[Prompt Template] Silent bug - Performance Killer
timothylimyl opened this issue · 0 comments
Hi,
I found that the prompt generated from the dataset (ex: MMLU) is not wrapped according to the model's prompt template. The performance you'll get out of the model will be degraded. If you look into the mmlu.py
script, you will see that your prompt that the model runs on is a prompt that has not gone through the template required by the model.

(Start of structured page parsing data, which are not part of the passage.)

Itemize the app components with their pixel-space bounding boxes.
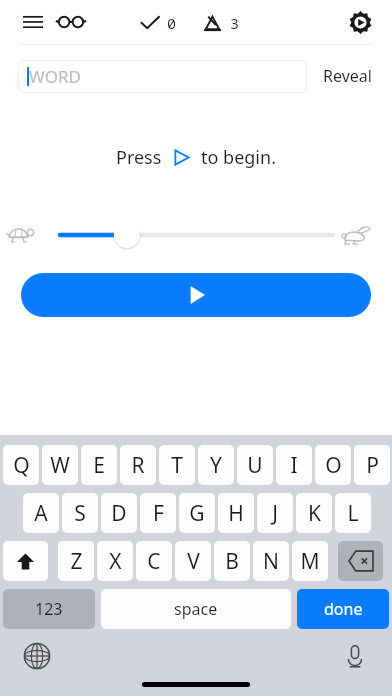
button[interactable]	[0, 220, 392, 250]
button[interactable]: Y	[198, 445, 234, 485]
button[interactable]: done	[297, 589, 389, 629]
staticText: V	[187, 547, 200, 576]
staticText: O	[325, 451, 342, 480]
staticText: Press	[116, 145, 162, 170]
button[interactable]: J	[257, 493, 293, 533]
staticText: J	[272, 499, 278, 528]
button[interactable]: Menu	[16, 5, 50, 39]
button[interactable]: P	[354, 445, 390, 485]
button[interactable]: K	[296, 493, 332, 533]
button[interactable]: A	[23, 493, 59, 533]
staticText: 3	[230, 13, 240, 33]
staticText: S	[74, 499, 86, 528]
button[interactable]: Play	[21, 273, 371, 317]
button[interactable]: N	[253, 541, 289, 581]
button[interactable]: V	[175, 541, 211, 581]
staticText: to begin.	[201, 145, 276, 170]
button[interactable]: Z	[58, 541, 94, 581]
staticText: T	[171, 451, 183, 480]
button[interactable]: H	[218, 493, 254, 533]
button[interactable]: Q	[3, 445, 39, 485]
button[interactable]: S	[62, 493, 98, 533]
staticText: X	[109, 547, 122, 576]
button[interactable]: X	[97, 541, 133, 581]
button[interactable]: Change keyboard language	[22, 641, 52, 671]
button[interactable]: 0	[136, 9, 181, 37]
staticText: G	[189, 499, 205, 528]
staticText: E	[93, 451, 105, 480]
staticText: K	[308, 499, 321, 528]
button[interactable]: G	[179, 493, 215, 533]
button[interactable]: W	[42, 445, 78, 485]
staticText: P	[366, 451, 379, 480]
staticText: M	[300, 547, 320, 576]
staticText: N	[263, 547, 279, 576]
staticText: U	[247, 451, 263, 480]
button[interactable]: B	[214, 541, 250, 581]
button[interactable]: R	[120, 445, 156, 485]
button[interactable]: E	[81, 445, 117, 485]
staticText: A	[34, 499, 48, 528]
staticText: R	[131, 451, 145, 480]
staticText: W	[50, 451, 70, 480]
staticText: B	[225, 547, 239, 576]
button[interactable]: L	[335, 493, 371, 533]
staticText: space	[174, 598, 218, 620]
staticText: Q	[13, 451, 30, 480]
staticText: done	[324, 598, 363, 620]
staticText: D	[111, 499, 127, 528]
button[interactable]: C	[136, 541, 172, 581]
button[interactable]: I	[276, 445, 312, 485]
staticText: Z	[70, 547, 83, 576]
staticText: I	[290, 451, 298, 480]
staticText: Y	[210, 451, 222, 480]
staticText: L	[347, 499, 359, 528]
staticText: 123	[35, 598, 63, 620]
button[interactable]: WORD	[18, 60, 307, 93]
button[interactable]: Voice input	[340, 641, 370, 671]
button[interactable]: Backspace	[338, 541, 383, 581]
staticText: H	[228, 499, 244, 528]
button[interactable]: M	[292, 541, 328, 581]
button[interactable]: Shift	[3, 541, 48, 581]
button[interactable]: U	[237, 445, 273, 485]
button[interactable]: space	[101, 589, 291, 629]
button[interactable]: 123	[3, 589, 95, 629]
staticText: WORD	[29, 65, 81, 88]
staticText: Reveal	[323, 65, 372, 87]
button[interactable]: 3	[198, 8, 244, 37]
staticText: C	[147, 547, 161, 576]
button[interactable]: Reveal	[319, 59, 376, 93]
staticText: 0	[167, 13, 177, 33]
staticText: F	[153, 499, 164, 528]
button[interactable]: F	[140, 493, 176, 533]
button[interactable]: Settings	[342, 4, 378, 40]
button[interactable]: T	[159, 445, 195, 485]
button[interactable]: Reading mode	[52, 3, 90, 41]
button[interactable]: O	[315, 445, 351, 485]
button[interactable]: D	[101, 493, 137, 533]
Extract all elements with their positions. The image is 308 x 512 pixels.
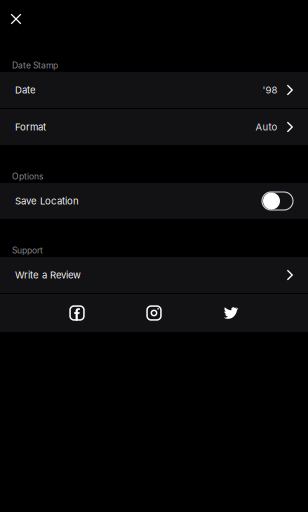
staticText: Date Stamp [12,60,58,70]
button[interactable]: Twitter [192,294,270,332]
button[interactable]: Facebook [38,294,116,332]
staticText: Date [15,84,36,96]
staticText: Save Location [15,195,79,207]
staticText: Format [15,121,46,133]
button[interactable]: Date [0,72,308,108]
staticText: Support [12,245,43,256]
staticText: Auto [256,121,278,133]
staticText: Write a Review [15,269,81,281]
button[interactable]: Format [0,109,308,145]
button[interactable]: Close [0,2,32,36]
staticText: '98 [263,84,278,96]
staticText: Options [12,171,44,182]
button[interactable]: Save Location [0,183,308,219]
button[interactable]: Instagram [116,294,192,332]
button[interactable]: Write a Review [0,257,308,293]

def evaluate(args, subject, model: EvalModel, dev_df, test_df):
.
.
.
prompt = prompt_input_template(prompt, model) # personally added
pred = model.run(prompt)
.
.
.
.
-> modeling.py
def run(self, prompt: str, **kwargs) -> str:
self.load()
inputs = self.tokenizer(prompt, return_tensors="pt").to(self.device)
if "RWForCausalLM" in str(type(self.model)):
inputs.pop("token_type_ids") # Not used by Falcon model
outputs = self.model.generate(
**inputs,
max_new_tokens=self.max_output_length,
pad_token_id=self.tokenizer.eos_token_id, # Avoid pad token warning
**kwargs,
)
batch_size, length = inputs.input_ids.shape
return self.tokenizer.decode(outputs[0, length:], skip_special_tokens=True)
I personally added a prompt_input_template()
function to solve this issue. You'll still get correct outputs from time to time which is why this is a silent bug (common ML issue).
It will be hard for you to solve this generically for every model as the problem is hugging face recently only realised this problem and added prompt template in the tokenizer (ref: https://huggingface.co/docs/transformers/chat_templating). Thus, once the open-source community adapts this (which I think it will be the eventual case), you can use apply_template
to solve this issue. For now, you can add individual mappings to templatized the prompts accordingly. For base pretrained models or API calls, this is not an issue.